Après "Hithcockien", "Tarkovskien" est sans doute le terme le plus usité par la critique en mal de références : un paysage silencieux, quelques jeux d'éléments, une aura religieuse, et Andreï reprend automatiquement du service. Mais peut-on vraiment leur reprocher la chose, quand sa manière et ses obsessions semblent hanter de toutes parts le cinéma contemporain, alors que son dernier film a déjà presque 30 ans ?

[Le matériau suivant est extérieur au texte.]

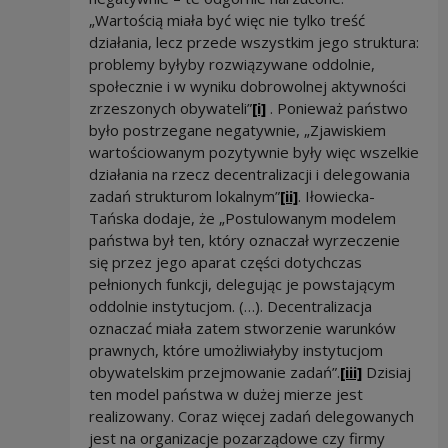
„Wartością miała być więc nie tylko treść
działania, lecz przede wszystkim jego struktura:
problemy byłyby rozwiązywane oddolnie,
społecznie i w wyniku dobrowolnej aktywności
zrzeszonych obywateli”
[i]
. Ponieważ państwo
było postrzegane negatywnie, „Zjawiskiem
wartościowanym pozytywnie były więc wszelkie
działania na rzecz decentralizacji i delegowania
zadań strukturom lokalnym”
[ii]
. Iłowiecka-
Tańska dodaje, że „Postulowanym modelem
państwa był ten, który oznaczał wyrzeczenie
się przez jego aparat części dotychczas
pełnionych funkcji, delegując je powstającym
oddolnie instytucjom. (…). Decentralizacja
oznaczać miała zatem stworzenie warunków
prawnych, które umożliwiałyby instytucjom
obywatelskim przejmowanie zadań”.
[iii]
Dzisiaj
ten model państwa w dużej mierze jest
realizowany. Coraz więcej zadań delegowanych
jest na organizacje pozarządowe czy firmy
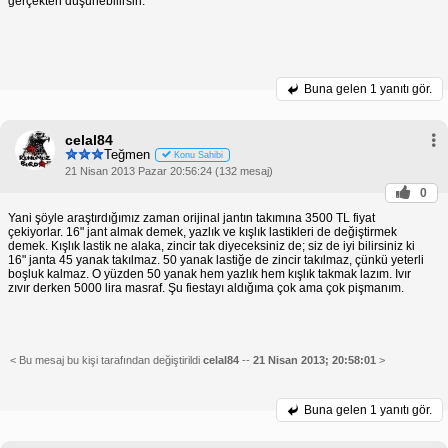
gerçekten düşünebilirsin.
Buna gelen
1 yanıtı gör.
celal84
Teğmen
Konu Sahibi
21 Nisan 2013 Pazar 20:56:24 (132 mesaj)
0
Yani şöyle araştırdığımız zaman orijinal jantın takımına 3500 TL fiyat
çekiyorlar. 16" jant almak demek, yazlık ve kışlık lastikleri de değiştirmek
demek. Kışlık lastik ne alaka, zincir tak diyeceksiniz de; siz de iyi bilirsiniz ki
16" janta 45 yanak takılmaz. 50 yanak lastiğe de zincir takılmaz, çünkü yeterli
boşluk kalmaz. O yüzden 50 yanak hem yazlık hem kışlık takmak lazım. Ivır
zıvır derken 5000 lira masraf. Şu fiestayı aldığıma çok ama çok pişmanım.
< Bu mesaj bu kişi tarafından değiştirildi
celal84
--
21 Nisan 2013; 20:58:01
>
Buna gelen
1 yanıtı gör.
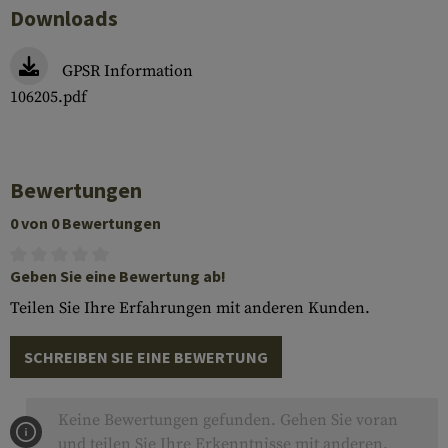
Downloads
GPSR Information
106205.pdf
Bewertungen
0 von 0 Bewertungen
Geben Sie eine Bewertung ab!
Teilen Sie Ihre Erfahrungen mit anderen Kunden.
SCHREIBEN SIE EINE BEWERTUNG
Keine Bewertungen gefunden. Gehen Sie voran
und teilen Sie Ihre Erkenntnisse mit anderen.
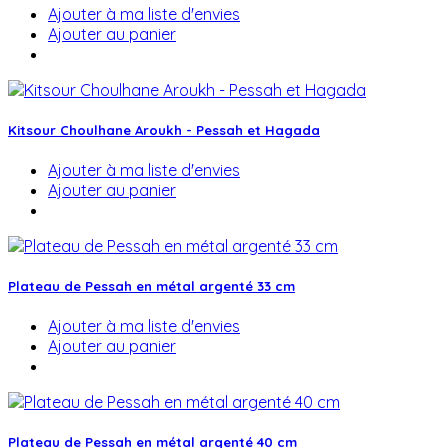
Ajouter à ma liste d'envies
Ajouter au panier
Kitsour Choulhane Aroukh - Pessah et Hagada
Ajouter à ma liste d'envies
Ajouter au panier
Plateau de Pessah en métal argenté 33 cm
Ajouter à ma liste d'envies
Ajouter au panier
Plateau de Pessah en métal argenté 40 cm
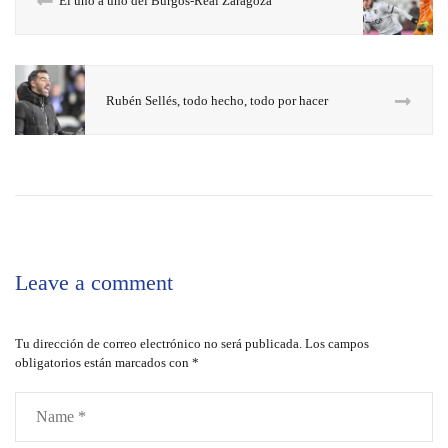
El uno a uno del Burgos-Real Zaragoza
Rubén Sellés, todo hecho, todo por hacer
Leave a comment
Tu dirección de correo electrónico no será publicada.
Los campos
obligatorios están marcados con
*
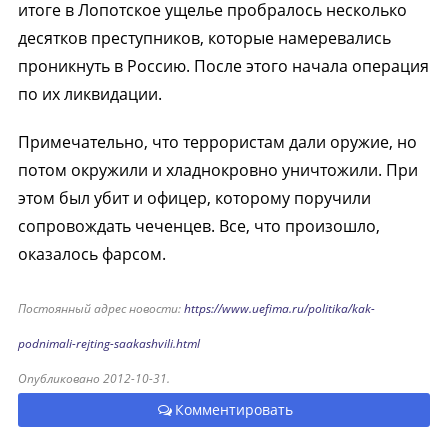
итоге в Лопотское ущелье пробралось несколько
десятков преступников, которые намеревались
проникнуть в Россию. После этого начала операция
по их ликвидации.
Примечательно, что террористам дали оружие, но
потом окружили и хладнокровно уничтожили. При
этом был убит и офицер, которому поручили
сопровождать чеченцев. Все, что произошло,
оказалось фарсом.
Постоянный адрес новости:
https://www.uefima.ru/politika/kak-
podnimali-rejting-saakashvili.html
Опубликовано 2012-10-31.
Комментировать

Close par une épitaphe en forme de testament pour les temps futurs, jetée comme un pont indéchiffrable entre la période moderne et contemporaine de l'Histoire du cinéma, la filmographie de Tarkovski occupe une place difficilement compréhensible. D'où vient-il ? Quel est le lien avec le cinéma russe qui lui précède, ou avec le modèle (qu'il revendique) de Bresson, dont la sécheresse semble si loin de son cinéma ? Qu'est-ce qu'il engendre ? Un mysticisme dont le cinéma actuel se goinfre, sans doute, mais de quelle nature exactement ? Est-ce que tous les cinéastes rattachés à lui ont quelque chose en commun ? Qu'est-ce qu'ils continuent à travailler de son cinéma ? Et enfin, est-il si seul que cela ? Les traits qu'on prête à son cinéma ne sont-ils pas, ailleurs et au même moment, l'affaire d'autres cinéastes qui ont tout autant que lui participé à façonner ce modèle ?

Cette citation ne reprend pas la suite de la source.